CRISE ARACHIDIÈRE : OUSMANE SONKO AU CHEVET DES PAYSANS, L’ÉTAT ENGAGÉ POUR SAUVER LA RÉCOLTE

 

Quand les paysans vacillent, l’État se lève. Quand les champs souffrent, Sonko agit.
Dans le bassin arachidier, cœur battant de l’économie rurale sénégalaise, la détresse des producteurs n’était plus une rumeur mais une réalité criante. Stocks invendus, revenus menacés, familles paysannes à bout de souffle. Face à cette situation critique, le Premier ministre Ousmane Sonko a choisi l’action plutôt que l’indifférence, la décision plutôt que l’attentisme.
En se rendant au contact direct des paysans, Ousmane Sonko a posé un acte politique fort : replacer l’État au cœur de la régulation agricole et assumer pleinement la responsabilité publique dans la sauvegarde de la campagne arachidière. Loin des discours creux, le chef du gouvernement a annoncé des mesures fermes et immédiates pour permettre l’écoulement de la production et soulager des milliers de producteurs étranglés par l’incertitude.
Des décisions concrètes pour sauver la campagne
La décision majeure annoncée concerne le renforcement significatif de la capacité d’achat de la SONACOS, appelée à jouer pleinement son rôle stratégique. L’objectif est clair : absorber une part beaucoup plus importante de la production nationale afin d’éviter l’effondrement des prix et la ruine des paysans. Pour y parvenir, des dizaines de milliards de francs CFA sont mobilisés, injectés directement dans le circuit d’achat et de commercialisation.
Ce choix traduit une orientation politique assumée : protéger le producteur avant les intérêts spéculatifs, sécuriser les revenus agricoles et restaurer la confiance entre l’État et le monde rural.
Une rupture avec les pratiques du passé
Cette intervention marque une rupture nette avec des années de désengagement progressif de l’État dans le secteur agricole.
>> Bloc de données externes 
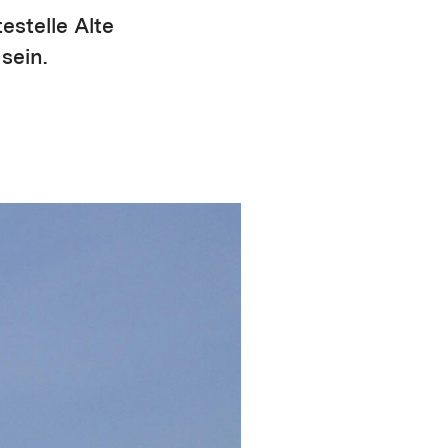
estelle Alte
sein.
Là où les paysans étaient souvent livrés à eux-mêmes, le gouvernement actuel assume une gouvernance de proximité, fondée sur l’écoute, la responsabilité et l’action rapide.
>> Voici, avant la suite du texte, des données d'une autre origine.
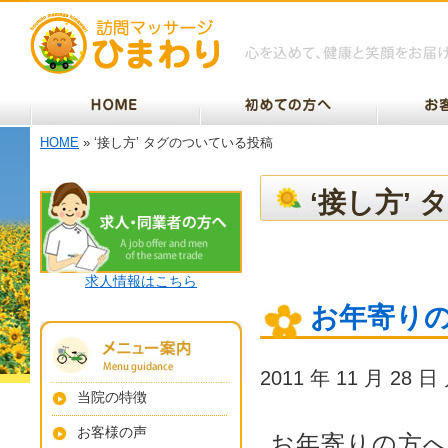
HOME
» ‘接し方’ タグのついている投稿
‘接し方’
求人情報はこちら
お年寄り
2011 年 11 月 28 
当院の特徴
お客様の声
お年寄りの方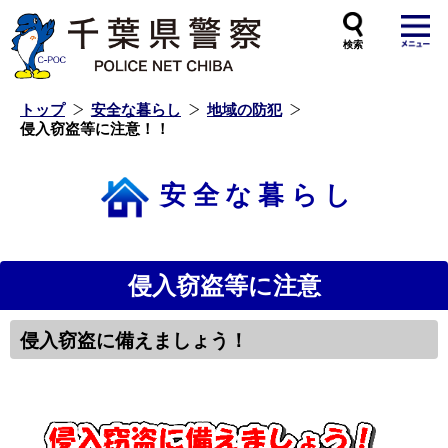
本
文
へ
ス
キ
ッ
プ
し
ま
す
トップ
安全な暮らし
地域の防犯
侵入窃盗等に注意！！
安全な暮らし
侵入窃盗等に注意
侵入窃盗に備えましょう！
Ousmane Sonko n’a pas éludé les dysfonctionnements du système. Il les a reconnus, assumés et surtout corrigés par des décisions courageuses. Cette posture tranche avec les politiques de façade et réhabilite l’idée d’un État protecteur, stratège et solidaire.
Redonner dignité et espoir au monde rural
Au-delà de l’urgence, cette tournée dans le bassin arachidier s’inscrit dans une vision plus large : celle d’une agriculture souveraine, organisée et durable, où le paysan n’est plus le maillon faible mais un acteur central du développement national.
Pour les producteurs, longtemps oubliés, ce déplacement et ces annonces sonnent comme un message fort : leur travail compte, leur sueur est respectée, leur avenir n’est plus abandonné au hasard.
En prenant des décisions lourdes mais nécessaires, Ousmane Sonko confirme une chose : la rupture promise passe aussi par les champs, et le redressement national commence par la sauvegarde de ceux qui nourrissent la Nation.

Quand les paysans vacillent, l’État se lève. Quand les champs souffrent, Sonko agit.